# Get a list of organisations to check for data

In [1]:
import pandas as pd

Get content from 3 files

In [22]:
df1 = pd.read_excel('orgs-to-check/All apps with charity and company reg nos_20.11.18.xlsx')
df2 = pd.read_excel('orgs-to-check/Copy of Power to Change grants data 2017_FINAL 13.09.18.xlsx')
df3 = pd.read_excel('orgs-to-check/Power to Change grants data to December 2016.xlsx')

Extract registration numbers from the first file

In [75]:
df1_orgs = df1[['Company/Organisation Registration', 'Charity Number']].dropna(how='all')
df1_orgs.columns = ['Recipient Org:Company Number', 'Recipient Org:Charity Number']

Basic company number cleaning

In [76]:
df1_orgs.loc[:, 'Recipient Org:Company Number'] = df1_orgs['Recipient Org:Company Number'].str.pad(8, fillchar='0')

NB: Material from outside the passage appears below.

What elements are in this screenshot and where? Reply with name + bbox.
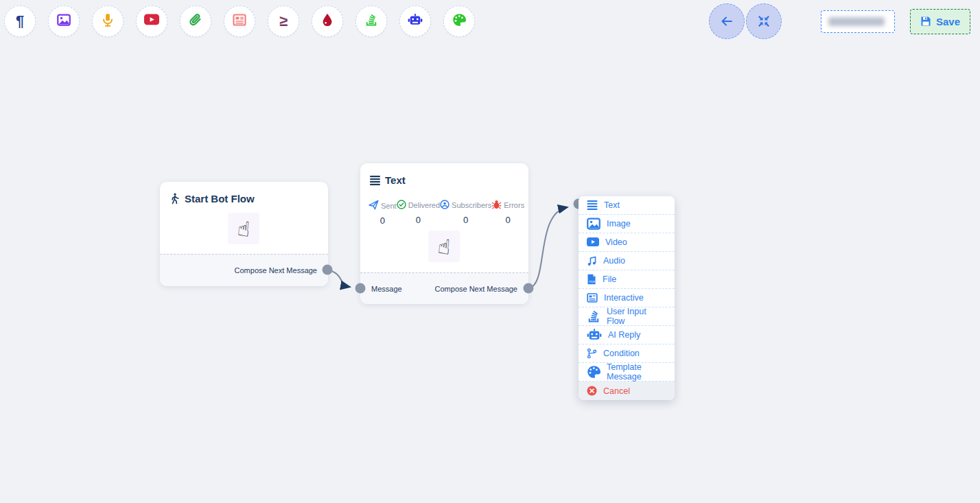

Clean charity and company numbers (remove any charity numbers with non-numeric characters or company numbers with spaces in them)

In [77]:
df1_orgs.loc[
    df1_orgs['Recipient Org:Charity Number'].str.contains('[A-Za-z]').fillna(False),
    "Recipient Org:Charity Number"
] = None
df1_orgs.loc[
    df1_orgs['Recipient Org:Company Number'].str.contains(' ').fillna(False),
    "Recipient Org:Company Number"
] = None

The other two files are in 360Giving format, so extract the reg number fields and combine into one file.

In [99]:
orgs = pd.concat([
    df2[['Recipient Org:Charity Number', 'Recipient Org:Company Number']], 
    df3[['Recipient Org:Charity Number', 'Recipient Org:Company Number']]
])

The charity number field is auto-detected as a number, so transform to a string.

In [100]:
orgs.loc[
    orgs['Recipient Org:Charity Number'].notnull(), 
    "Recipient Org:Charity Number"
] = orgs.loc[orgs['Recipient Org:Charity Number'].notnull(), 'Recipient Org:Charity Number'].apply("{:.0f}".format)

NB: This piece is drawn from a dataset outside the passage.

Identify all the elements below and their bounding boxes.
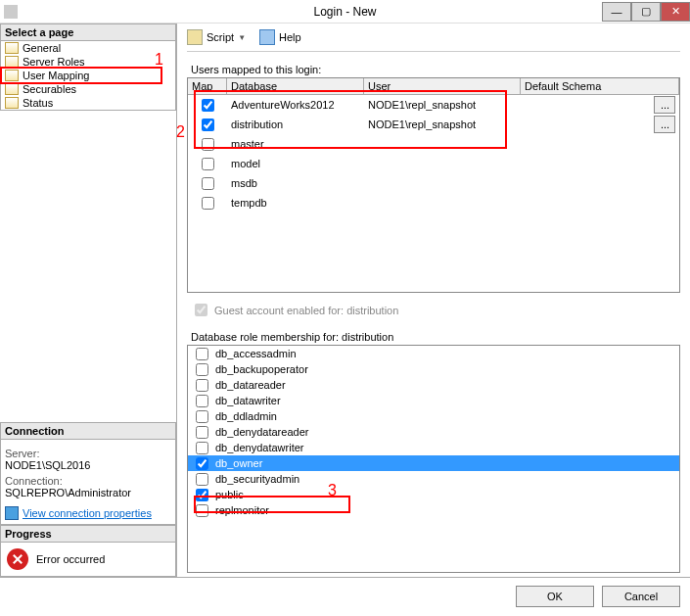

Merge the reg numbers from the three files, and drop any where both fields aren't present

In [101]:
orgs = pd.concat([
    df1_orgs[['Recipient Org:Charity Number', 'Recipient Org:Company Number']],
    orgs
]).dropna(how='all')

Create an identifier in the org-id style. Prioritise charity number over company number (this is opposite to the recommended, but it's important because more data is available on charities).

In [102]:
orgs.loc[:, 'Recipient Org:Identifier'] = None
orgs.loc[
    orgs['Recipient Org:Charity Number'].notnull(),
    "Recipient Org:Identifier"
] = 'GB-CHC-' + orgs.loc[orgs['Recipient Org:Charity Number'].notnull(), 'Recipient Org:Charity Number']
orgs.loc[
    orgs['Recipient Org:Identifier'].isnull(),
    "Recipient Org:Identifier"
] = 'GB-COH-' + orgs.loc[orgs['Recipient Org:Identifier'].isnull(), 'Recipient Org:Company Number']

Get a list of the unique values

In [110]:
org_ids = orgs['Recipient Org:Identifier'].drop_duplicates().sort_values()

Show the different types of IDs we have

In [115]:
org_ids.apply(lambda x: "-".join(x.split("-")[0:2])).value_counts()

GB-COH    565
GB-CHC    452
Name: Recipient Org:Identifier, dtype: int64

Save the resulting IDs to a CSV file

In [109]:
org_ids.to_csv('orgs-to-check/ptc.csv', index=False)